Can anyone explain?

Stanley Friesen friesen at psivax.UUCP
Sat Aug 3 08:19:43 AEST 1985


In article <118 at wgivax.UUCP> ram at wgivax.UUCP (Rick Messinger #4975) writes:
>
>  In this sh scipt is a sequence of two events.
>
>> : Copy a file to a directory then chdir to the given dir
>> case $# in
>> 	2) cp $1 $2/$1 ; cd $2 ;;
>> 	*) echo 'Usage: ccarry file dir/path' ;;
>> esac
>
> Due to the design of the shell, it does not work (not in actuality anyway).
>Does anyone out there know of a way this can be done.  I got word it could
>be done in C?  I'll be interested to find out.

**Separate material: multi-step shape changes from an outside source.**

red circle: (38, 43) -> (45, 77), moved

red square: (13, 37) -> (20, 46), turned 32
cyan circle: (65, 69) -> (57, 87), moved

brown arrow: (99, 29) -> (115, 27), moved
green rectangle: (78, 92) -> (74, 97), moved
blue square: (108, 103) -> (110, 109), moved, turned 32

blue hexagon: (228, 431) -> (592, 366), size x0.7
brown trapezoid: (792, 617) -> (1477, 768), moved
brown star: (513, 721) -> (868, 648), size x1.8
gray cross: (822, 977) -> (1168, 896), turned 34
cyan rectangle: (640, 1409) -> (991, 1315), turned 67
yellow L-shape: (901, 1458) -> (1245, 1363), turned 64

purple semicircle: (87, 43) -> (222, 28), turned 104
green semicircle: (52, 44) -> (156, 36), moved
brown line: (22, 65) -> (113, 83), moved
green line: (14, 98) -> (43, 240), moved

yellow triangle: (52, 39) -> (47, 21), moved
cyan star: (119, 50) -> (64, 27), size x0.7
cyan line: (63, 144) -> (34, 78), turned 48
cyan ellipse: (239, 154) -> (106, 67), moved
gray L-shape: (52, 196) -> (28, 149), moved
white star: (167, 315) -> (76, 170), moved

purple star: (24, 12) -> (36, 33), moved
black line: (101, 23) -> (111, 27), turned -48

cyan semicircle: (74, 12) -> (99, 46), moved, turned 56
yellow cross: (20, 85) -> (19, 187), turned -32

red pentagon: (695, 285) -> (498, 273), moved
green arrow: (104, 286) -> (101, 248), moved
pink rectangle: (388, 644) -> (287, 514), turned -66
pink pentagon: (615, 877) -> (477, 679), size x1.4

	Well, the problem is not the design of the shell, it is the
design of the kernel! The current directory is an attribute of a
*process*, not a user or login session, and as such it may only be
passed *downwards* to children, not upwards to the parent. Thus even
a C program would fail, since it also would run as a child process.
The solution is to get the command sequence interpreted directly by
the interactive shell rather than in a sub-shell. Csh has two ways
of doing this, "alias" and "source". For something like this I
usually combine both. That is I set up an alias to "source" the script.
Unfortunately, the sh equivalent of "source", the "." command, does
not pass arguments to the script being interpreted, so it will not
work, and shell variable expansion does not provide for arguments
either, so you have no general equivalent of the alias feature!